Sociology, the study of human society, is a broadly based liberal arts and research discipline — one of the most diversified, interesting, and practical disciplines there is. Sociologists are devoted to the study of social groups and processes, using applied logic in combination with empirical research to ascertain “what is” and “what can be.”
We believe that it is the task of sociologists to conduct critical public debate about social institutions. We seek to contribute to that debate and equip our students with the skills to do so too.
Our Sociology major will give you extensive knowledge of the key social factors affecting human behaviour and also develop your skills in designing and evaluating research.

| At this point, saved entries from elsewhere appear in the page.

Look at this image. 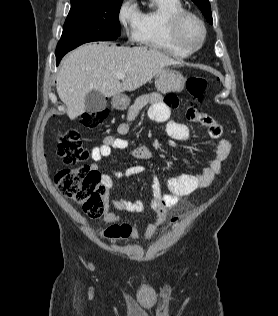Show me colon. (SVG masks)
Listing matches in <instances>:
<instances>
[{
    "instance_id": "1",
    "label": "colon",
    "mask_w": 278,
    "mask_h": 316,
    "mask_svg": "<svg viewBox=\"0 0 278 316\" xmlns=\"http://www.w3.org/2000/svg\"><path fill=\"white\" fill-rule=\"evenodd\" d=\"M207 88V81L201 77H191L186 81V89L198 102H201ZM105 111L85 113L82 124L86 128H97L106 119ZM57 153L68 166L55 176L58 190L66 197L77 202L84 212L98 218L105 211L106 188L101 175L89 166L83 165L89 152L83 147L77 127H71L58 136Z\"/></svg>"
}]
</instances>
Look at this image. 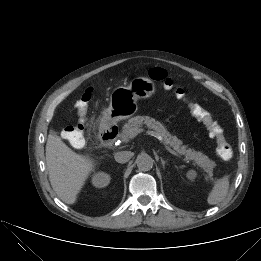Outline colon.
Here are the masks:
<instances>
[{
    "instance_id": "5ec220e1",
    "label": "colon",
    "mask_w": 261,
    "mask_h": 261,
    "mask_svg": "<svg viewBox=\"0 0 261 261\" xmlns=\"http://www.w3.org/2000/svg\"><path fill=\"white\" fill-rule=\"evenodd\" d=\"M149 77L162 84V86L172 91L174 95L180 99L185 100V92L181 88L174 87L172 79L167 72L160 68H152L148 71ZM93 93L92 88H86L79 98L76 107L80 115L86 113L88 104ZM189 109L193 116L202 121L208 128L210 135L216 140L217 155L223 160H230L234 156V151L224 134L222 127L215 121L210 114L196 103H188ZM63 137L75 148H80L85 143L84 126L80 123L67 126L63 130Z\"/></svg>"
}]
</instances>
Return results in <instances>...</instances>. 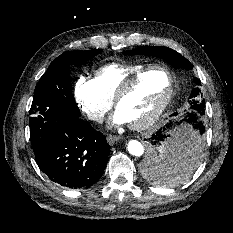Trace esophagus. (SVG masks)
<instances>
[{"mask_svg":"<svg viewBox=\"0 0 233 233\" xmlns=\"http://www.w3.org/2000/svg\"><path fill=\"white\" fill-rule=\"evenodd\" d=\"M117 140H119V137L115 136V135H108L107 136V142L110 145H113Z\"/></svg>","mask_w":233,"mask_h":233,"instance_id":"34e87169","label":"esophagus"}]
</instances>
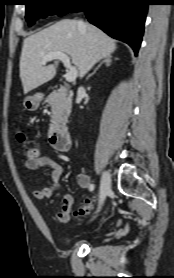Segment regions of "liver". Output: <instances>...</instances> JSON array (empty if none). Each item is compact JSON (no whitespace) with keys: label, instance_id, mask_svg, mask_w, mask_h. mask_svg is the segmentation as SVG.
I'll return each instance as SVG.
<instances>
[{"label":"liver","instance_id":"liver-1","mask_svg":"<svg viewBox=\"0 0 174 278\" xmlns=\"http://www.w3.org/2000/svg\"><path fill=\"white\" fill-rule=\"evenodd\" d=\"M78 22L63 19L24 40L19 64L24 94L55 76L58 63H42L49 53L68 55L78 68L80 78L99 60L111 57L117 48L116 41L94 25L84 23L85 27L80 28Z\"/></svg>","mask_w":174,"mask_h":278}]
</instances>
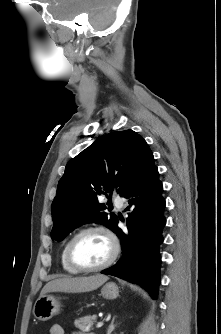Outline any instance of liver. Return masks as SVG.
Segmentation results:
<instances>
[{"label": "liver", "mask_w": 221, "mask_h": 334, "mask_svg": "<svg viewBox=\"0 0 221 334\" xmlns=\"http://www.w3.org/2000/svg\"><path fill=\"white\" fill-rule=\"evenodd\" d=\"M108 280L105 275L97 274L89 277H68L48 282L42 289L40 297L49 292H88L100 287Z\"/></svg>", "instance_id": "obj_1"}]
</instances>
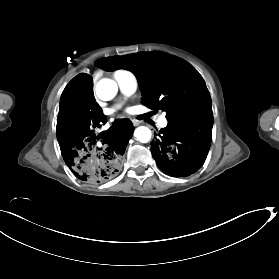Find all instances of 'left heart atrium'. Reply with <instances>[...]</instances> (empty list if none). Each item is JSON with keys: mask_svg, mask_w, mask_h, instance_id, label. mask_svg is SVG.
Returning a JSON list of instances; mask_svg holds the SVG:
<instances>
[{"mask_svg": "<svg viewBox=\"0 0 279 279\" xmlns=\"http://www.w3.org/2000/svg\"><path fill=\"white\" fill-rule=\"evenodd\" d=\"M125 112H126L127 114H131V113H133V109H132L131 107H128V108L125 110Z\"/></svg>", "mask_w": 279, "mask_h": 279, "instance_id": "1", "label": "left heart atrium"}]
</instances>
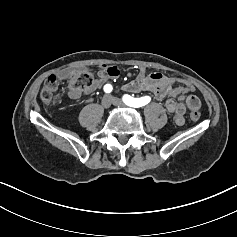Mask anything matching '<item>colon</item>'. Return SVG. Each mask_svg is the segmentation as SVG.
Segmentation results:
<instances>
[{
	"label": "colon",
	"instance_id": "colon-1",
	"mask_svg": "<svg viewBox=\"0 0 237 237\" xmlns=\"http://www.w3.org/2000/svg\"><path fill=\"white\" fill-rule=\"evenodd\" d=\"M94 82V77L91 73L86 71L73 72L70 80L69 87L75 91H82L89 88ZM58 79L54 75H50L44 82V87L41 91V100L44 103H53L58 99ZM193 121L200 119V112L193 110L190 113Z\"/></svg>",
	"mask_w": 237,
	"mask_h": 237
}]
</instances>
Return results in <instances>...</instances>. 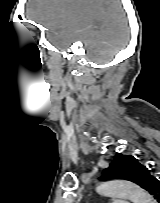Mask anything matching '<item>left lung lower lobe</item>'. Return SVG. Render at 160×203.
Wrapping results in <instances>:
<instances>
[{"label": "left lung lower lobe", "mask_w": 160, "mask_h": 203, "mask_svg": "<svg viewBox=\"0 0 160 203\" xmlns=\"http://www.w3.org/2000/svg\"><path fill=\"white\" fill-rule=\"evenodd\" d=\"M160 178H156L149 189V193L156 200V202L160 203Z\"/></svg>", "instance_id": "left-lung-lower-lobe-1"}]
</instances>
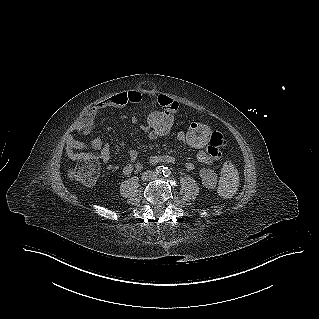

Sociology students develop many skills including:
Sociologists develop the ability to understand social forces at work in society so that they can better evaluate proposed changes or resistances to change.
The ability to identify the contributing parts of a problem and to evaluate proposals for change.
Critical thinking skills
Sociology students, whether taking courses focused on the family, race and ethnicity, Canadian society, health, criminology, or work, learn to synthesize existing theoretical knowledge, and research information, and the processes of evaluating arguments and solutions.
Research and data analysis skills
Sociology students learn how data is collected and analyzed, how data is used to test hypotheses, and how to evaluate the work presented in research studies and the popular media.
Sociology courses provide practise in effective communication in written and oral forms. Students are encouraged to develop their ability to explain and interpret as well as to clarify and summarize.